By: Leon Zhi Wei Chen
Corporate social responsibility comes in many forms. It could be in the form of sustainability, such as H&M’s reducing, reusing, and recycling of materials in their production line. It could be in the form of philanthropy like Ben and Jerry’s donation of a portion of the income from 1LB tubs for the development of community-based projects. It could also be in the form of economic development, such as Apple’s ConnectED initiative that funds teaching and learning solutions in schools across the country. CSR contributes to the company’s brand and the good of society, but the wave of social awareness amplifies the need for CSR fulfilled missions, the film industry is no different.

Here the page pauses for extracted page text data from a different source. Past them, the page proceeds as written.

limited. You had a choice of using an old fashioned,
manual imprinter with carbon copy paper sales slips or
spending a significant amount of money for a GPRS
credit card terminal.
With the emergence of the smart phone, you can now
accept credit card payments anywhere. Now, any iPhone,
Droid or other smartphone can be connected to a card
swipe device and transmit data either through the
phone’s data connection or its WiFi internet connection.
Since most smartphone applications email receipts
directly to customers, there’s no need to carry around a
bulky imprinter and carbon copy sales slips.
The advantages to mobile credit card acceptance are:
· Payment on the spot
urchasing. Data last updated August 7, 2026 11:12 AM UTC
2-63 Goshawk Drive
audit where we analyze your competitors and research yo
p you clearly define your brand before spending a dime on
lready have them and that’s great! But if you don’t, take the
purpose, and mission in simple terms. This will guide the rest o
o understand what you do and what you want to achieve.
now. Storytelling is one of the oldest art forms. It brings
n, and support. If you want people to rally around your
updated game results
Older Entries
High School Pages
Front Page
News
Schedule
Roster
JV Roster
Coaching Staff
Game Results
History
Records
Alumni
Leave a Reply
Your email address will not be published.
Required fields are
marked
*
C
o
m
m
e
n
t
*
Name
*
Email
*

Photo Source: British Cinematographer
ARRI Group is a global leader in the film industry, especially when it comes to the production process of filmmaking. ARRI Rental and ARRI Media have provided cheaper production equipment costs and accessible post-production solutions to aid young filmmakers in breaking the economic and technological barriers. ARRI Academy provides partnership programs and other initiatives to increase the overall experience with industry-grade equipment and programs.

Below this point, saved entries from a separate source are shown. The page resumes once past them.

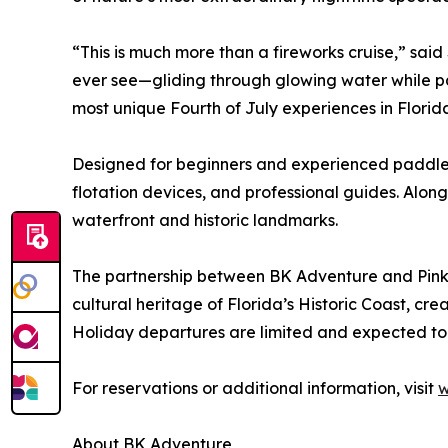
“This is much more than a fireworks cruise,” sa
ever see—gliding through glowing water while pass
most unique Fourth of July experiences in Florid
Designed for beginners and experienced paddlers
flotation devices, and professional guides. Along
waterfront and historic landmarks.
The partnership between BK Adventure and Pink 
cultural heritage of Florida’s Historic Coast, cr
Holiday departures are limited and expected to
For reservations or additional information, visit
w
About BK Adventure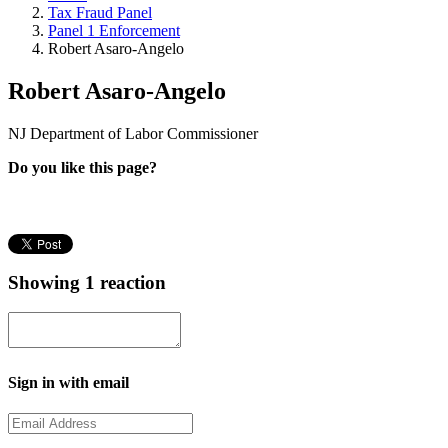
Tax Fraud Panel
Panel 1 Enforcement
Robert Asaro-Angelo
Robert Asaro-Angelo
NJ Department of Labor Commissioner
Do you like this page?
Showing 1 reaction
Sign in with email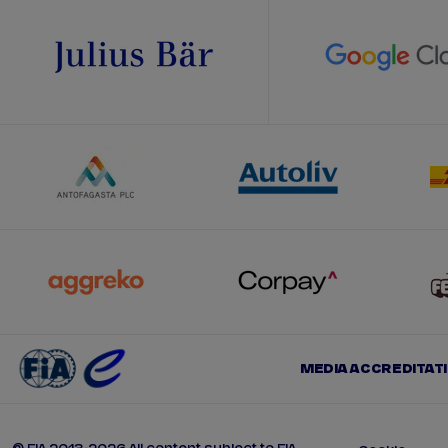
MEDIA ACCREDITAT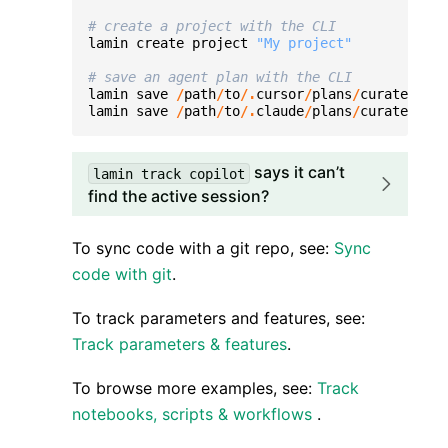
# create a project with the CLI
lamin
create
project
"My project"
# save an agent plan with the CLI
lamin
save
/
path
/
to
/.
cursor
/
plans
/
curate
-
data
lamin
save
/
path
/
to
/.
claude
/
plans
/
curate
-
data
says it can’t
lamin
track
copilot
find the active session?
To sync code with a git repo, see:
Sync
code with git
.
To track parameters and features, see:
Track parameters & features
.
To browse more examples, see:
Track
notebooks, scripts & workflows
.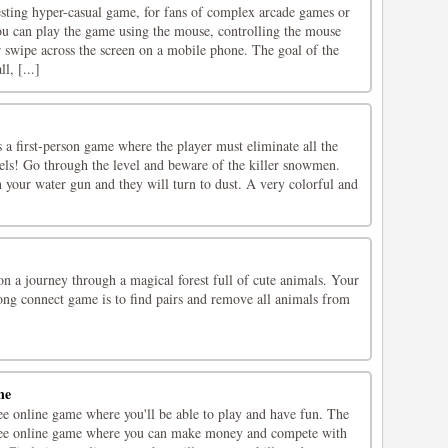
esting hyper-casual game, for fans of complex arcade games or
u can play the game using the mouse, controlling the mouse
 swipe across the screen on a mobile phone. The goal of the
l, [...]
a first-person game where the player must eliminate all the
els! Go through the level and beware of the killer snowmen.
your water gun and they will turn to dust. A very colorful and
n a journey through a magical forest full of cute animals. Your
jong connect game is to find pairs and remove all animals from
ne
ee online game where you'll be able to play and have fun. The
free online game where you can make money and compete with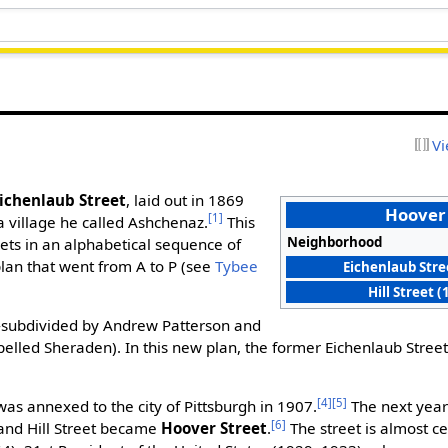
Vi
ichenlaub Street
, laid out in 1869
Hoover 
[1]
 a village he called Ashchenaz.
This
Neighborhood
eets in an alphabetical sequence of
lan that went from A to P (see
Tybee
Eichenlaub Stre
Hill Street 
-subdivided by Andrew Patterson and
pelled Sheraden). In this new plan, the former Eichenlaub Stre
[4]
[5]
s annexed to the city of Pittsburgh in 1907.
The next year
[6]
nd Hill Street became
Hoover Street
.
The street is almost c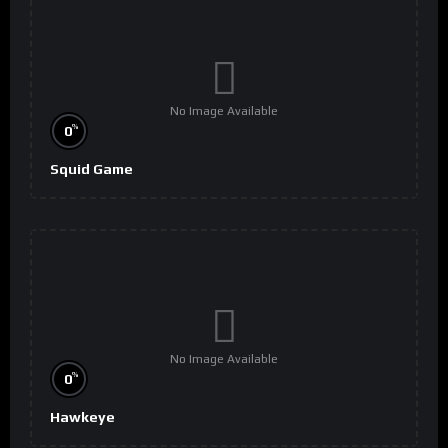
No Image Available
%
0
Squid Game
No Image Available
%
0
Hawkeye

IMAX Big Picture leads the industry in regards to screening and cinema technology. Their CSR features on educational screenings showcasing IMAX’s sustainability-related films to a global audience. They also focus on young filmmakers, engaging with the community by providing educational opportunities and unique experiences for them.
Sony Pictures is another leader in the industry that works in all areas of the film industry. The corporation gives back to the community by providing grants for pictures along with general community investments. There are also forms of community involvement, such as providing the tools and access for the next generation to improve their style of filmmaking. They also ensure sustainable productions by establishing environmental impact-reducing strategies for both features and tv shows.
In an industry focused on arts and creativity, CSR may not be deemed as valuable for the companies as much as others. Though there are multiple benefits for the film industry to continue with their progress so far, and for many more to adopt the same method of giving back to society. One of the many benefits is the attraction and retention of employees. In an industry that constantly involves freelancing and project-based work, the work of staple corporations ensures employee satisfaction wherever possible, which is clearly a desire for many as seen in the recent IATSE associated change. It also raises accessibility for the community as a whole. Experience and technological knowledge are sought after, yet the accessibility of learning is still limited, especially with industry-grade materials. CSR helps narrow the gap for young professionals to access higher-tier solutions that would be otherwise unavailable for their lower-tier budget sets. Lastly, CSR specifically for the art industry heavily involved with mass media helps spread awareness and good to society at a much higher rate than how a business corporation would. Due to the nature of the film industry, media consumed can carry a message that shifts the scope of the world in a good manner, especially when coupled with similar media of the same message. Events like the “Cause Film Festival” provide a base for filmmakers to tell stories they think matter while raising awareness for social or environmental causes. As such, an increase in involvement with CSR in the film industry would greatly aid society’s effort in creating a better world for future generations to come.